[Stored data entries]
BEGIN

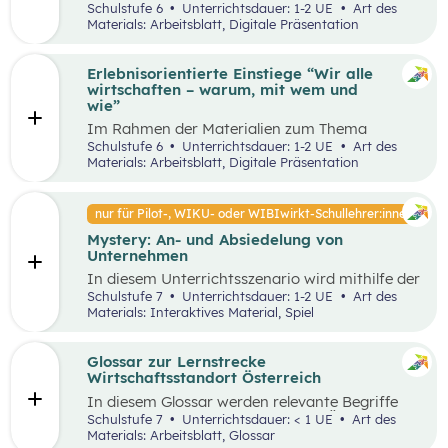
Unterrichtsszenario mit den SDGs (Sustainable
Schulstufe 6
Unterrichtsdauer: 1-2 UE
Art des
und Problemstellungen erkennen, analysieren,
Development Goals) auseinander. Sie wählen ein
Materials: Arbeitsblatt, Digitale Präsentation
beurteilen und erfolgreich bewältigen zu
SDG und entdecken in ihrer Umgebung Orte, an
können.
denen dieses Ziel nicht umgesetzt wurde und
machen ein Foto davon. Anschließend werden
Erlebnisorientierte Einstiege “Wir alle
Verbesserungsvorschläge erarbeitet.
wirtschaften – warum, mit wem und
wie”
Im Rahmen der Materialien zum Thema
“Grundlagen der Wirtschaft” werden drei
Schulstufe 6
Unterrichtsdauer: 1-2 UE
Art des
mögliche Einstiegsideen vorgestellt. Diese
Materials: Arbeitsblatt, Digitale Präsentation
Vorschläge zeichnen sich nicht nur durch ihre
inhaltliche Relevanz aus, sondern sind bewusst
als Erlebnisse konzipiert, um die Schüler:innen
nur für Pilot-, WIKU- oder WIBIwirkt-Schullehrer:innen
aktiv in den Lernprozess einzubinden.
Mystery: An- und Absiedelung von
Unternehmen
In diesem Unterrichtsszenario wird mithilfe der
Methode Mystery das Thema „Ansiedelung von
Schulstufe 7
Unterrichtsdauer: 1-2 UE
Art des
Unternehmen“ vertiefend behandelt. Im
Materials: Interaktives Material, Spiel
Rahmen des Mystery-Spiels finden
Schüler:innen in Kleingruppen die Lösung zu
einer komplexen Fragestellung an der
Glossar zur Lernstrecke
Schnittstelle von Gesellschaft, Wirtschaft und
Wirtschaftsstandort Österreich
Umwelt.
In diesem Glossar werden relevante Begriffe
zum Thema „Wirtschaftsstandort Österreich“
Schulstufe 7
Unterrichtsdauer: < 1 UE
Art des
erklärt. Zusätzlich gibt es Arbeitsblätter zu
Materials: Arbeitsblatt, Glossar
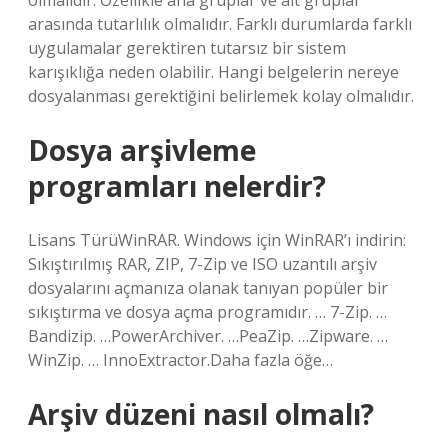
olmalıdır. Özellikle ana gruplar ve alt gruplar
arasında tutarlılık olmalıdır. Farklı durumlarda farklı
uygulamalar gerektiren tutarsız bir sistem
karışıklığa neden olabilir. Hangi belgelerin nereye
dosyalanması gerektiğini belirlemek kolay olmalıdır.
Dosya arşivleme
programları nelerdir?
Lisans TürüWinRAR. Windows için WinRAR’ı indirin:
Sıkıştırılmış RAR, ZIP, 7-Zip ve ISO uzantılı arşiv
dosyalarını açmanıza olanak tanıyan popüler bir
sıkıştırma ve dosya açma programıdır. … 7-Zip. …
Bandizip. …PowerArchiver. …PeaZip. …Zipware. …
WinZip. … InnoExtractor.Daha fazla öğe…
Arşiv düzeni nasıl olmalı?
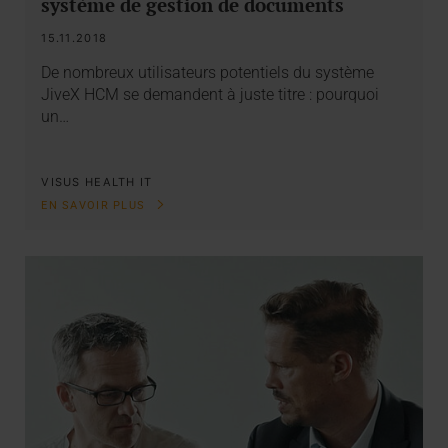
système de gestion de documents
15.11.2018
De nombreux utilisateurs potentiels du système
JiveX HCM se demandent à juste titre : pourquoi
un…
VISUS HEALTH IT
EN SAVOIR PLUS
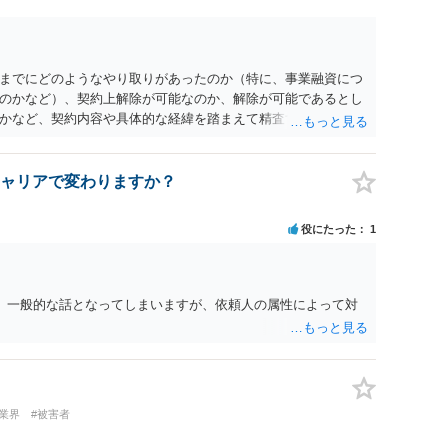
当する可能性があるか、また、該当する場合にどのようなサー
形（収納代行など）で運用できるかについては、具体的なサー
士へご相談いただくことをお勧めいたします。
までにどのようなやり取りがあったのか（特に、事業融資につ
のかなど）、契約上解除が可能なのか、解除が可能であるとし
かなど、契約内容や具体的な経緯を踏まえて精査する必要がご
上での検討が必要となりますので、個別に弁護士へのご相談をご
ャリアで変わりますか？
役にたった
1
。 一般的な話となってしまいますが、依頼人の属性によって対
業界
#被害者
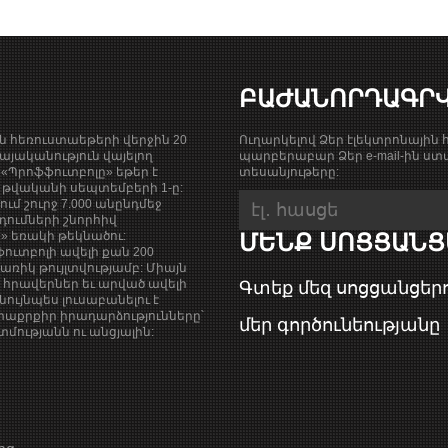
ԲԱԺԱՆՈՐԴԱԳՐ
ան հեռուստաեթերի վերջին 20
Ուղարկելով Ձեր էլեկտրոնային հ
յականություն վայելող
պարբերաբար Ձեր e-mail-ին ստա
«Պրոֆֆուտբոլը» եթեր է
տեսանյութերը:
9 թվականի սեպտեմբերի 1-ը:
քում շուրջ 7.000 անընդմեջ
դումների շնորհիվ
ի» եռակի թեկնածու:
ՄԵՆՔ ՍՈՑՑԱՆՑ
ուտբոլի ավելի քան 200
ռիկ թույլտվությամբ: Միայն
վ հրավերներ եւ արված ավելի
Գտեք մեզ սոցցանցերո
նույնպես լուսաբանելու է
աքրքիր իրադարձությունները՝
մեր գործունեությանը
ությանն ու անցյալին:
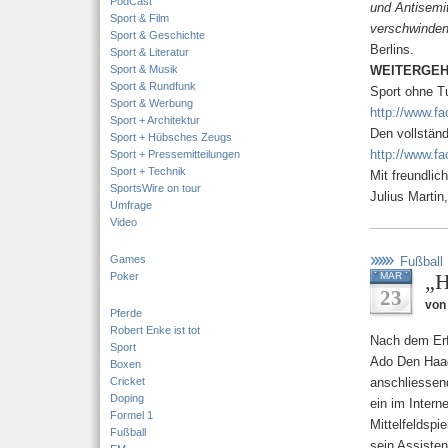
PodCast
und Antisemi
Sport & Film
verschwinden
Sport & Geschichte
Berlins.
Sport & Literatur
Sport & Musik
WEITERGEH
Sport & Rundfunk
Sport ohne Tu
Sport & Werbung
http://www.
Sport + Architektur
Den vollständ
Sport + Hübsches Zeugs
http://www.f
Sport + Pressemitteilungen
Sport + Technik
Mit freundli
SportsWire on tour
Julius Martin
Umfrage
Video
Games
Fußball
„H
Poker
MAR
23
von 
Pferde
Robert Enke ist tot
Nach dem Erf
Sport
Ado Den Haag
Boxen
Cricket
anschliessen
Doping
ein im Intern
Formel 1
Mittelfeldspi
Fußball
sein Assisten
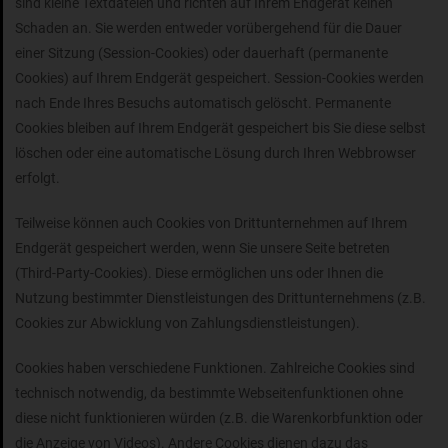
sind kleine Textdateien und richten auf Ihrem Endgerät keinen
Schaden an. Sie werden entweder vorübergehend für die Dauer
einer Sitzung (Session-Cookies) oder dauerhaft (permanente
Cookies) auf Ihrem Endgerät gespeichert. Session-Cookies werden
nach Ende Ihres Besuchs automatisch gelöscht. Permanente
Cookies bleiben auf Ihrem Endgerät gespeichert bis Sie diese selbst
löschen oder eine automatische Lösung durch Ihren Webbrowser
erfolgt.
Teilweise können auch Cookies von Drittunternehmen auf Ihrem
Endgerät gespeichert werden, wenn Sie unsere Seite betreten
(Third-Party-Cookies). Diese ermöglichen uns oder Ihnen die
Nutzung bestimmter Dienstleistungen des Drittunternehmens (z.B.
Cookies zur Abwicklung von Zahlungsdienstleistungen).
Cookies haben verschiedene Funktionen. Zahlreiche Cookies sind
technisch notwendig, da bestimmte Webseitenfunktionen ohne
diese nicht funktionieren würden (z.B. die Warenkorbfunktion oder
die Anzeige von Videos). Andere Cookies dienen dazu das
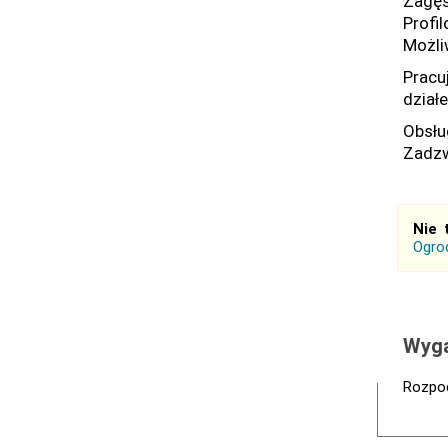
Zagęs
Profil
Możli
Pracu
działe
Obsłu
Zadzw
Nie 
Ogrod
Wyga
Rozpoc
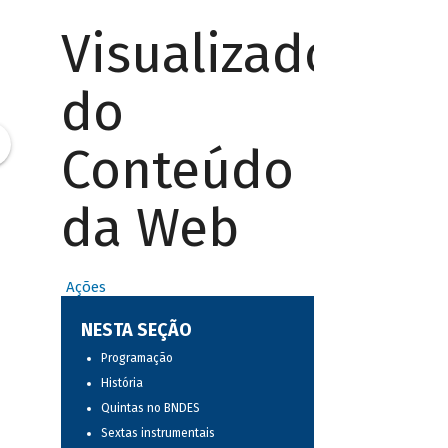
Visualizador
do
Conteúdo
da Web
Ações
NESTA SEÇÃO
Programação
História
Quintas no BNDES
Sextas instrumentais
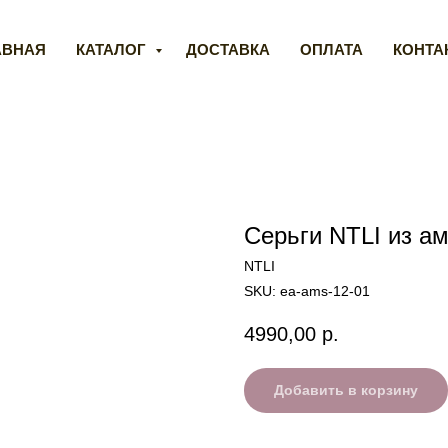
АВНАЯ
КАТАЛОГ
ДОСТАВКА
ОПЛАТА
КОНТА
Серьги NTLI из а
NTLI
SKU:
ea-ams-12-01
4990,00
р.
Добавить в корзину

END

Assignment: Copy only these lines from the records above, exactly: the one with "WinZip. … InnoExtractor.Daha fazla öğe…", the one with "Ուղարկելով Ձեր էլեկտրոնային հ", and those between. Skip the pictures.

Written response:
WinZip. … InnoExtractor.Daha fazla öğe…
Arşiv düzeni nasıl olmalı?
système de gestion de documents
15.11.2018
De nombreux utilisateurs potentiels du système
JiveX HCM se demandent à juste titre : pourquoi
un…
VISUS HEALTH IT
EN SAVOIR PLUS
当する可能性があるか、また、該当する場合にどのようなサー
形（収納代行など）で運用できるかについては、具体的なサー
士へご相談いただくことをお勧めいたします。
までにどのようなやり取りがあったのか（特に、事業融資につ
のかなど）、契約上解除が可能なのか、解除が可能であるとし
かなど、契約内容や具体的な経緯を踏まえて精査する必要がご
上での検討が必要となりますので、個別に弁護士へのご相談をご
ャリアで変わりますか？
役にたった
1
。 一般的な話となってしまいますが、依頼人の属性によって対
業界
#被害者
ԲԱԺԱՆՈՐԴԱԳՐ
ան հեռուստաեթերի վերջին 20
Ուղարկելով Ձեր էլեկտրոնային հ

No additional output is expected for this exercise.